End-to-end vs ground-truth Clone Hero / YARG charts on an **in-envelope
benchmark** of 29 songs sampled from a 3,299-song held-out pool. Songs were
pre-screened with a single audio-feature gate (median Demucs `htdemucs_6s`
drum-stem RMS ≥ 0.018, 1 s windows at 22050 Hz mono). Eval is Expert
difficulty, ±100 ms tolerance, with a per-song global offset search
(±200 ms / 10 ms steps).

| Instrument | F1    | Precision | Recall |
|------------|-------|-----------|--------|
| Drums      | 83.8% | 82.4%     | 85.4%  |
| Guitar     | 65.1% | 74.5%     | 57.8%  |
| Bass       | 69.4% | 65.8%     | 73.4%  |
| Vocals     | 53.9% | 63.2%     | 47.0%  |

See the source repo's `benchmark_results.json` for per-song breakdown and
`scripts/eval_benchmark.py` for the harness.

## Usage

The checkpoints are loaded by the STRUM pipeline scripts.
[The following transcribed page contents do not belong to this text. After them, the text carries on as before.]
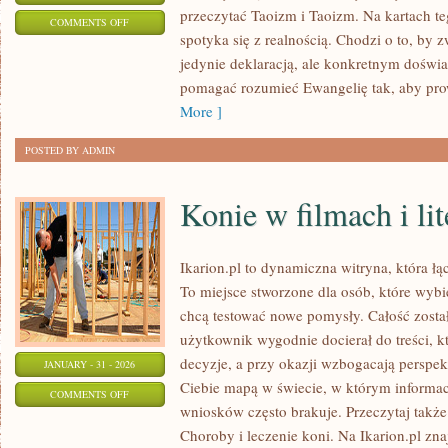
przeczytać Taoizm i Taoizm. Na kartach t
ON
COMMENTS OFF
spotyka się z realnością. Chodzi o to, by 
MIEJSCA
jedynie deklaracją, ale konkretnym doświ
ŚWIĘTE
pomagać rozumieć Ewangelię tak, aby pro
More ]
POSTED BY ADMIN
Konie w filmach i lit
Ikarion.pl to dynamiczna witryna, która łą
To miejsce stworzone dla osób, które wybie
chcą testować nowe pomysły. Całość zosta
użytkownik wygodnie docierał do treści, k
decyzje, a przy okazji wzbogacają perspek
JANUARY - 31 - 2026
Ciebie mapą w świecie, w którym informacj
ON
COMMENTS OFF
wniosków często brakuje. Przeczytaj także
KONIE
Choroby i leczenie koni. Na Ikarion.pl zna
W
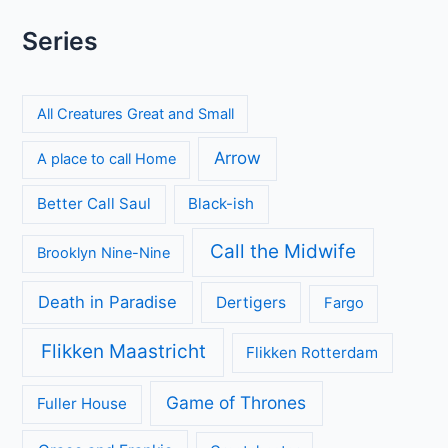
Series
All Creatures Great and Small
Arrow
A place to call Home
Better Call Saul
Black-ish
Call the Midwife
Brooklyn Nine-Nine
Death in Paradise
Dertigers
Fargo
Flikken Maastricht
Flikken Rotterdam
Game of Thrones
Fuller House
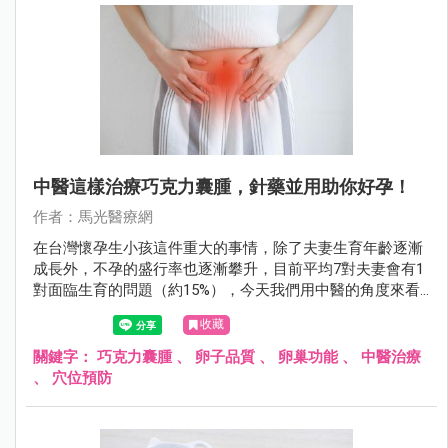
中醫這樣治療巧克力囊腫，針藥並用助你好孕！
作者：馬光醫療網
在台灣懷孕生小孩這件重大的事情，除了夫妻生育年齡逐漸
成長外，不孕的盛行率也逐漸攀升，目前平均7對夫妻會有1
對面臨生育的問題（約15%），今天我們用中醫的角度來看
巧克力囊腫。
收藏
關鍵字：
巧克力囊腫
、
卵子品質
、
卵巢功能
、
中醫治療
、
穴位預防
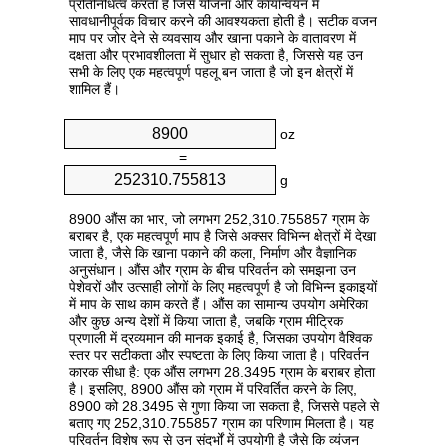
प्रतिनिधित्व करता है जिसे योजना और कार्यान्वयन में
सावधानीपूर्वक विचार करने की आवश्यकता होती है। सटीक वजन
माप पर जोर देने से व्यवसाय और खाना पकाने के वातावरण में
दक्षता और प्रभावशीलता में सुधार हो सकता है, जिससे यह उन
सभी के लिए एक महत्वपूर्ण पहलू बन जाता है जो इन क्षेत्रों में
शामिल हैं।
oz
=
g
8900 औंस का भार, जो लगभग 252,310.755857 ग्राम के
बराबर है, एक महत्वपूर्ण माप है जिसे अक्सर विभिन्न क्षेत्रों में देखा
जाता है, जैसे कि खाना पकाने की कला, निर्माण और वैज्ञानिक
अनुसंधान। औंस और ग्राम के बीच परिवर्तन को समझना उन
पेशेवरों और उत्साही लोगों के लिए महत्वपूर्ण है जो विभिन्न इकाइयों
में माप के साथ काम करते हैं। औंस का सामान्य उपयोग अमेरिका
और कुछ अन्य देशों में किया जाता है, जबकि ग्राम मीट्रिक
प्रणाली में द्रव्यमान की मानक इकाई है, जिसका उपयोग वैश्विक
स्तर पर सटीकता और स्पष्टता के लिए किया जाता है। परिवर्तन
कारक सीधा है: एक औंस लगभग 28.3495 ग्राम के बराबर होता
है। इसलिए, 8900 औंस को ग्राम में परिवर्तित करने के लिए,
8900 को 28.3495 से गुणा किया जा सकता है, जिससे पहले से
बताए गए 252,310.755857 ग्राम का परिणाम मिलता है। यह
परिवर्तन विशेष रूप से उन संदर्भों में उपयोगी है जैसे कि व्यंजन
Clone the repo and
download the checkpoints into `checkpoints/` preserving the layout:

```bash
git clone https://github.com/opria123/strum
cd strum
python -m venv .venv && source .venv/bin/activate
pip install -e .

# Pull weights from the Hub
huggingface-cli download opria123/strum --local-dir checkpoints/ \
    --local-dir-use-symlinks False

# Run the full pipeline on a folder of audio files
python scripts/batch_pipeline.py /path/to/songs /path/to/charts
```

The pipeline expects this layout (mirrors the `drums/` and `guitar/`
subfolders here, just under `checkpoints/`):

```
checkpoints/
├── drums_v14/best.pt
├── drums_mc_onset/best.pt
├── drums_phase3/best.pt
├── drums_cymbal_onset/best_union_f1.pt
├── tom_refinement_demucs/best.pt
├── onset_classifier/best_f1.pt
├── onset_classifier_v4/best_f1.pt
├── onset_classifier_v6/best_f1.pt
├── onset_classifier_v12_clean/best_f1.pt
├── onset_classifier_v12c_community/best_f1.pt
├── onset_classifier_v15/best_f1.pt
├── onset_classifier_v16/best_f1.pt
├── onset_classifier_v17/best_f1.pt
├── guitar_v2/guitar_v2_onset/best.pt
├── fret_mapper_v4.pt
└── section_classifier/best.pt
```

A small reorganisation script `scripts/sync_from_hf.sh` in the source repo
handles the `drums/` → flat-checkpoints/ mapping.

## License

MIT. See the source repository for full attribution of the underlying
training data (Clone Hero / YARG community charters) and dependencies
(Demucs v4, librosa, OpenAI Whisper, Spotify Basic Pitch).